***** Material for this exercise

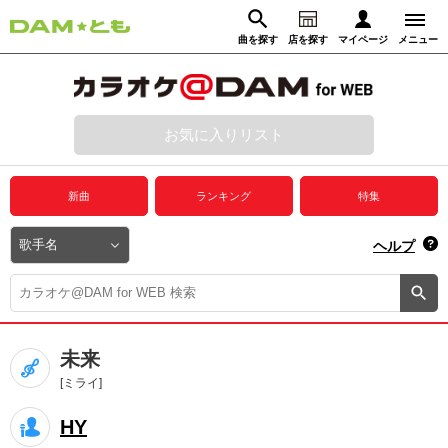
曲を探す
店を探す
マイページ
メニュー
ログイン
マイページ
お気に入りリスト
動画からさがす
録音からさがす
プレミアムサービス
新曲
ランキング
特集
DAM★とも動画
閉じる
ヘルプ
DAM★とも録音
カラオケ＠DAM
未来
ユーザー検索
[ミライ]
HY
キャンペーン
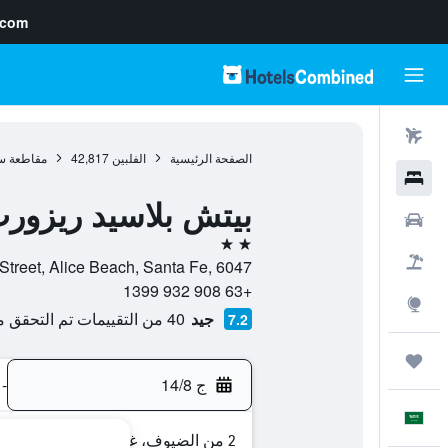
.com
رحلات طيران
الصفحة الرئيسية
الفلبين
42,817
مقاطعة س
فنادق
بيتش بلاسيد ريزورت
سيارات
2 نجمتين
حزم العروض
F. Roska Street, Alice Beach, Santa Fe, 6047, بانتاين, مقاطع
+63 908 932 1399
استكشاف
جيد
40 من التقييمات تم التحقق منها
7.2
رحلات
ج 14/8
-
العَرَبِيَّة
2 من الضيوف، غرفة واحدة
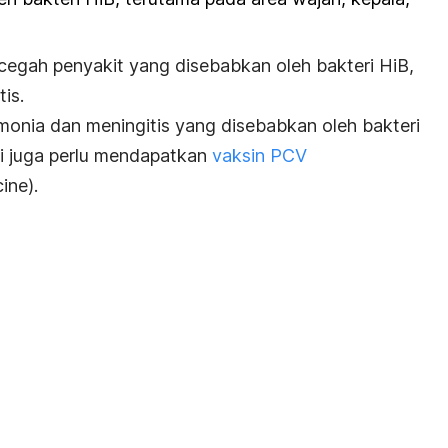
ncegah penyakit yang disebabkan oleh bakteri HiB,
is.
nia dan meningitis yang disebabkan oleh bakteri
yi juga perlu mendapatkan
vaksin PCV
cine
)
.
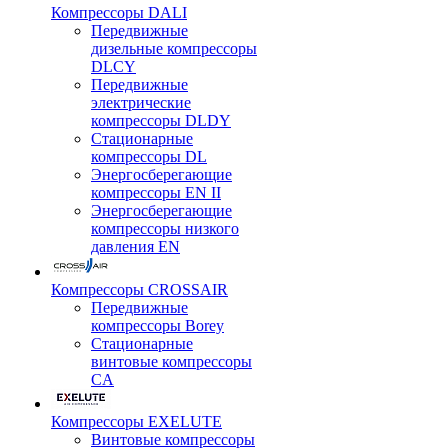
Компрессоры DALI
Передвижные
дизельные компрессоры
DLCY
Передвижные
электрические
компрессоры DLDY
Стационарные
компрессоры DL
Энергосберегающие
компрессоры EN II
Энергосберегающие
компрессоры низкого
давления EN
Компрессоры CROSSAIR
Передвижные
компрессоры Borey
Стационарные
винтовые компрессоры
CA
Компрессоры EXELUTE
Винтовые компрессоры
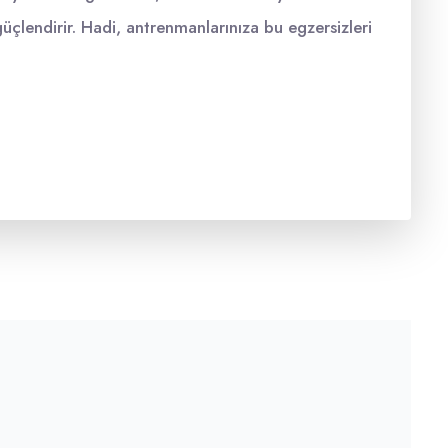
güçlendirir. Hadi, antrenmanlarınıza bu egzersizleri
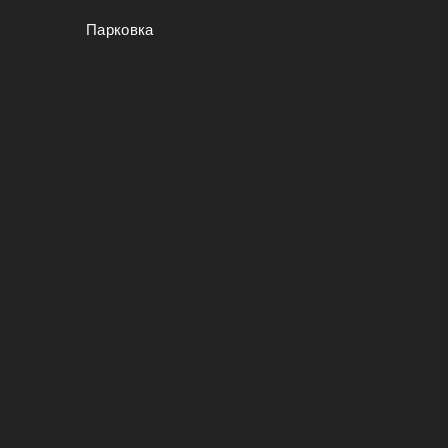
Парковка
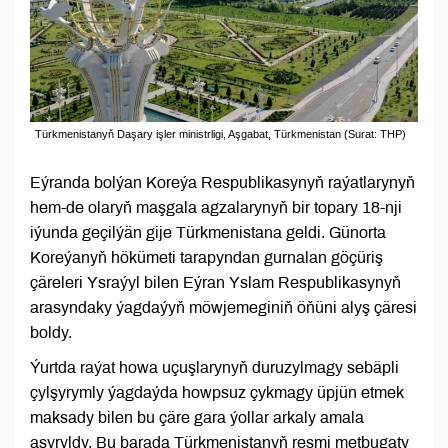
Türkmenistanyň Daşary işler ministrligi, Aşgabat, Türkmenistan (Surat: THP)
Eýranda bolýan Koreýa Respublikasynyň raýatlarynyň
hem-de olaryň maşgala agzalarynyň bir topary 18-nji
iýunda geçilýän gije Türkmenistana geldi. Günorta
Koreýanyň hökümeti tarapyndan gurnalan göçüriş
çäreleri Ysraýyl bilen Eýran Yslam Respublikasynyň
arasyndaky ýagdaýyň möwjemeginiň öňüni alyş çäresi
boldy.
Ýurtda raýat howa uçuşlarynyň duruzylmagy sebäpli
çylşyrymly ýagdaýda howpsuz çykmagy üpjün etmek
maksady bilen bu çäre gara ýollar arkaly amala
aşyryldy. Bu barada Türkmenistanyň resmi metbugaty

**********

▶ [What to do]:
Please return every record above exactly, but leave out the pictures.

▶ [Task output]:
曲を探す
店を探す
マイページ
メニュー
ログイン
マイページ
お気に入りリスト
動画からさがす
録音からさがす
プレミアムサービス
新曲
ランキング
特集
DAM★とも動画
閉じる
ヘルプ
DAM★とも録音
カラオケ＠DAM
未来
ユーザー検索
[ミライ]
HY
キャンペーン
.com
رحلات طيران
الصفحة الرئيسية
الفلبين
42,817
مقاطعة س
فنادق
بيتش بلاسيد ريزورت
سيارات
2 نجمتين
حزم العروض
F. Roska Street, Alice Beach, Santa Fe, 6047, بانتاين, مقاطع
+63 908 932 1399
استكشاف
جيد
40 من التقييمات تم التحقق منها
7.2
رحلات
ج 14/8
-
العَرَبِيَّة
2 من الضيوف، غرفة واحدة
ncegah penyakit yang disebabkan oleh bakteri HiB,
is.
nia dan meningitis yang disebabkan oleh bakteri
yi juga perlu mendapatkan
vaksin PCV
cine
)
.
Компрессоры DALI
Передвижные
дизельные компрессоры
DLCY
Передвижные
электрические
компрессоры DLDY
Стационарные
компрессоры DL
Энергосберегающие
компрессоры EN II
Энергосберегающие
компрессоры низкого
давления EN
Компрессоры CROSSAIR
Передвижные
компрессоры Borey
Стационарные
винтовые компрессоры
CA
Компрессоры EXELUTE
Винтовые компрессоры
güçlendirir. Hadi, antrenmanlarınıza bu egzersizleri
Парковка
Türkmenistanyň Daşary işler ministrligi, Aşgabat, Türkmenistan (Surat: THP)
Eýranda bolýan Koreýa Respublikasynyň raýatlarynyň
hem-de olaryň maşgala agzalarynyň bir topary 18-nji
iýunda geçilýän gije Türkmenistana geldi. Günorta
Koreýanyň hökümeti tarapyndan gurnalan göçüriş
çäreleri Ysraýyl bilen Eýran Yslam Respublikasynyň
arasyndaky ýagdaýyň möwjemeginiň öňüni alyş çäresi
boldy.
Ýurtda raýat howa uçuşlarynyň duruzylmagy sebäpli
çylşyrymly ýagdaýda howpsuz çykmagy üpjün etmek
maksady bilen bu çäre gara ýollar arkaly amala
aşyryldy. Bu barada Türkmenistanyň resmi metbugaty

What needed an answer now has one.